*Instructions to follow*
I would like you to print all the records below exactly as they are.

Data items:
┄┄┄┄┄┄
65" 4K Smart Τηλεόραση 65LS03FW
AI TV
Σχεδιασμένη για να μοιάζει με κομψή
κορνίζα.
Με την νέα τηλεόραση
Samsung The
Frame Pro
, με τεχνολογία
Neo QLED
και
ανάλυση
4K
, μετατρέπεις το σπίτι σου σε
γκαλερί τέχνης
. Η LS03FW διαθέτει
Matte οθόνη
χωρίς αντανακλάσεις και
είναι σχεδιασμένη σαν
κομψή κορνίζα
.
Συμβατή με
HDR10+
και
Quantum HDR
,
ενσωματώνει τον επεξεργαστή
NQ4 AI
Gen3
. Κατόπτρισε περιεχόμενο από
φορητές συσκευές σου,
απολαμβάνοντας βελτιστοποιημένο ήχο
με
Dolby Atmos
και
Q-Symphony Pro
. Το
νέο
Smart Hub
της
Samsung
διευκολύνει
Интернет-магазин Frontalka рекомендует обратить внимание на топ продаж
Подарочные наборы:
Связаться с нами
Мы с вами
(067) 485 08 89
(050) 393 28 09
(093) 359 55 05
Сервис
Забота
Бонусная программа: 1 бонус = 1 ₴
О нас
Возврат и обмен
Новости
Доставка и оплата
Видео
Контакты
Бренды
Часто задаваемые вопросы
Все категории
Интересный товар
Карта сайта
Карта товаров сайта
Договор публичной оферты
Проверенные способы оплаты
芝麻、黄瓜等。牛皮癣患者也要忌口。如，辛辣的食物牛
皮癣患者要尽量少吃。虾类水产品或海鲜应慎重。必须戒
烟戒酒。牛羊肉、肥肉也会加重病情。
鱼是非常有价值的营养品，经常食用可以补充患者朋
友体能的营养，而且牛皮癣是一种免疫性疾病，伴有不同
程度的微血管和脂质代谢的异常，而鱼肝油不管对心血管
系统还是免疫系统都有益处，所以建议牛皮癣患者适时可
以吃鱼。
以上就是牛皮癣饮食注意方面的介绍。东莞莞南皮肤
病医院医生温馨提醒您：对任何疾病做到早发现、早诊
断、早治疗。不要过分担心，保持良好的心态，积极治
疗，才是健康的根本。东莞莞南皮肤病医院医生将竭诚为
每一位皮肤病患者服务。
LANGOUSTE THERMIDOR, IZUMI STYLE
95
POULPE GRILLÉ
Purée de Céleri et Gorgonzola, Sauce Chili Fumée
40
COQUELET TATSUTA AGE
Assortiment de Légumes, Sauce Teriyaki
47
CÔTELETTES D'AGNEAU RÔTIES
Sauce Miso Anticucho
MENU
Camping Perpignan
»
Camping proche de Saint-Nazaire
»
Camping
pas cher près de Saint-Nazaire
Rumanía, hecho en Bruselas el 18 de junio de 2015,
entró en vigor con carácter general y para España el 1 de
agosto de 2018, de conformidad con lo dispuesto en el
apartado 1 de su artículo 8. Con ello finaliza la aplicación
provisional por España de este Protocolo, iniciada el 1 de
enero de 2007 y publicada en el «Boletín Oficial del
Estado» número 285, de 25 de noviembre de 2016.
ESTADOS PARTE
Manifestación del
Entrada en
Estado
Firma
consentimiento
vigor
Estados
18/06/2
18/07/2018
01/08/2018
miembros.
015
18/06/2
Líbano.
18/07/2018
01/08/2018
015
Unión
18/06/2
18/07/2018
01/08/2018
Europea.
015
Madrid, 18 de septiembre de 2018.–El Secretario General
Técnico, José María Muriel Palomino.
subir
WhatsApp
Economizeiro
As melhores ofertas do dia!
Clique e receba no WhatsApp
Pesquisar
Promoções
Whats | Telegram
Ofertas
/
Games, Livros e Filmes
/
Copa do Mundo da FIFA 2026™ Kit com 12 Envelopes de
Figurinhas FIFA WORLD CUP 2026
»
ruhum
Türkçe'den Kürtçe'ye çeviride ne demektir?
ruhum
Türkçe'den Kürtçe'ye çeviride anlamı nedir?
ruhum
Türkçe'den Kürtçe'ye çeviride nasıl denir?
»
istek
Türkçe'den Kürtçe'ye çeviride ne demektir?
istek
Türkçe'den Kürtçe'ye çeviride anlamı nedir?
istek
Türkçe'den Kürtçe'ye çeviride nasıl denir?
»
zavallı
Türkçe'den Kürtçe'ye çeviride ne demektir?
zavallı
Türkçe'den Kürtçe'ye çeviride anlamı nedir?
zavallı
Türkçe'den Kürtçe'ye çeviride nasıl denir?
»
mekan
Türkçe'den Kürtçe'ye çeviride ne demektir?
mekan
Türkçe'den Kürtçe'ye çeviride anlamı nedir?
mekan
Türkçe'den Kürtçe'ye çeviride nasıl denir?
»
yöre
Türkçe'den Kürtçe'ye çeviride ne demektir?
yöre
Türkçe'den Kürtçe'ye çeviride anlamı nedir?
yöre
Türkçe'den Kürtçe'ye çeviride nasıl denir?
┄┄┄┄┄┄
*Answer to the problem*
65" 4K Smart Τηλεόραση 65LS03FW
AI TV
Σχεδιασμένη για να μοιάζει με κομψή
κορνίζα.
Με την νέα τηλεόραση
Samsung The
Frame Pro
, με τεχνολογία
Neo QLED
και
ανάλυση
4K
, μετατρέπεις το σπίτι σου σε
γκαλερί τέχνης
. Η LS03FW διαθέτει
Matte οθόνη
χωρίς αντανακλάσεις και
είναι σχεδιασμένη σαν
κομψή κορνίζα
.
Συμβατή με
HDR10+
και
Quantum HDR
,
ενσωματώνει τον επεξεργαστή
NQ4 AI
Gen3
. Κατόπτρισε περιεχόμενο από
φορητές συσκευές σου,
απολαμβάνοντας βελτιστοποιημένο ήχο
με
Dolby Atmos
και
Q-Symphony Pro
. Το
νέο
Smart Hub
της
Samsung
διευκολύνει
Интернет-магазин Frontalka рекомендует обратить внимание на топ продаж
Подарочные наборы:
Связаться с нами
Мы с вами
(067) 485 08 89
(050) 393 28 09
(093) 359 55 05
Сервис
Забота
Бонусная программа: 1 бонус = 1 ₴
О нас
Возврат и обмен
Новости
Доставка и оплата
Видео
Контакты
Бренды
Часто задаваемые вопросы
Все категории
Интересный товар
Карта сайта
Карта товаров сайта
Договор публичной оферты
Проверенные способы оплаты
芝麻、黄瓜等。牛皮癣患者也要忌口。如，辛辣的食物牛
皮癣患者要尽量少吃。虾类水产品或海鲜应慎重。必须戒
烟戒酒。牛羊肉、肥肉也会加重病情。
鱼是非常有价值的营养品，经常食用可以补充患者朋
友体能的营养，而且牛皮癣是一种免疫性疾病，伴有不同
程度的微血管和脂质代谢的异常，而鱼肝油不管对心血管
系统还是免疫系统都有益处，所以建议牛皮癣患者适时可
以吃鱼。
以上就是牛皮癣饮食注意方面的介绍。东莞莞南皮肤
病医院医生温馨提醒您：对任何疾病做到早发现、早诊
断、早治疗。不要过分担心，保持良好的心态，积极治
疗，才是健康的根本。东莞莞南皮肤病医院医生将竭诚为
每一位皮肤病患者服务。
LANGOUSTE THERMIDOR, IZUMI STYLE
95
POULPE GRILLÉ
Purée de Céleri et Gorgonzola, Sauce Chili Fumée
40
COQUELET TATSUTA AGE
Assortiment de Légumes, Sauce Teriyaki
47
CÔTELETTES D'AGNEAU RÔTIES
Sauce Miso Anticucho
MENU
Camping Perpignan
»
Camping proche de Saint-Nazaire
»
Camping
pas cher près de Saint-Nazaire
Rumanía, hecho en Bruselas el 18 de junio de 2015,
entró en vigor con carácter general y para España el 1 de
agosto de 2018, de conformidad con lo dispuesto en el
apartado 1 de su artículo 8. Con ello finaliza la aplicación
provisional por España de este Protocolo, iniciada el 1 de
enero de 2007 y publicada en el «Boletín Oficial del
Estado» número 285, de 25 de noviembre de 2016.
ESTADOS PARTE
Manifestación del
Entrada en
Estado
Firma
consentimiento
vigor
Estados
18/06/2
18/07/2018
01/08/2018
miembros.
015
18/06/2
Líbano.
18/07/2018
01/08/2018
015
Unión
18/06/2
18/07/2018
01/08/2018
Europea.
015
Madrid, 18 de septiembre de 2018.–El Secretario General
Técnico, José María Muriel Palomino.
subir
WhatsApp
Economizeiro
As melhores ofertas do dia!
Clique e receba no WhatsApp
Pesquisar
Promoções
Whats | Telegram
Ofertas
/
Games, Livros e Filmes
/
Copa do Mundo da FIFA 2026™ Kit com 12 Envelopes de
Figurinhas FIFA WORLD CUP 2026
»
ruhum
Türkçe'den Kürtçe'ye çeviride ne demektir?
ruhum
Türkçe'den Kürtçe'ye çeviride anlamı nedir?
ruhum
Türkçe'den Kürtçe'ye çeviride nasıl denir?
»
istek
Türkçe'den Kürtçe'ye çeviride ne demektir?
istek
Türkçe'den Kürtçe'ye çeviride anlamı nedir?
istek
Türkçe'den Kürtçe'ye çeviride nasıl denir?
»
zavallı
Türkçe'den Kürtçe'ye çeviride ne demektir?
zavallı
Türkçe'den Kürtçe'ye çeviride anlamı nedir?
zavallı
Türkçe'den Kürtçe'ye çeviride nasıl denir?
»
mekan
Türkçe'den Kürtçe'ye çeviride ne demektir?
mekan
Türkçe'den Kürtçe'ye çeviride anlamı nedir?
mekan
Türkçe'den Kürtçe'ye çeviride nasıl denir?
»
yöre
Türkçe'den Kürtçe'ye çeviride ne demektir?
yöre
Türkçe'den Kürtçe'ye çeviride anlamı nedir?
yöre
Türkçe'den Kürtçe'ye çeviride nasıl denir?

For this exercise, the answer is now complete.